Postgresql – Grouping in long tables

group byindexjsonpostgresql

My application is running over Postgresql 9.4 and I found a problem and I don't
know how can I fix it.

I'm runing VoIp application, and we have a few tables that are too long (>60M of
rows) with all call details, I'm trying to make some reports over it, but some
queries are too slow and we don't know how can I do faster.

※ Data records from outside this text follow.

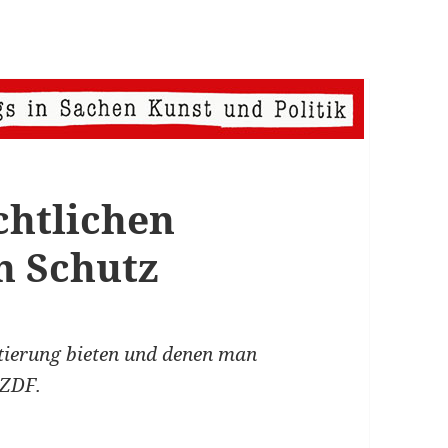
chtlichen
n Schutz
ntierung bieten und denen man
 ZDF.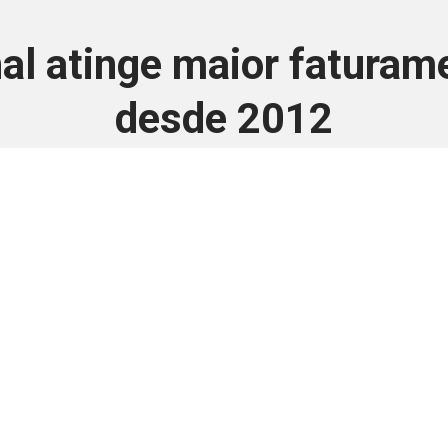
al atinge maior fatura
desde 2012
24 de setembro de 2025
 é disponivel apenas p
ha para aprimorar a relação Brasil-Japão, sej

For example, one customer maybe have for a month 700K calls per month, and I
want to make some grouping around it, get the total cost, filter by json fields,
etc..

For that we use index, but in this case index are heavy, as I said a lot of
records that are similar (account_name) but with large index.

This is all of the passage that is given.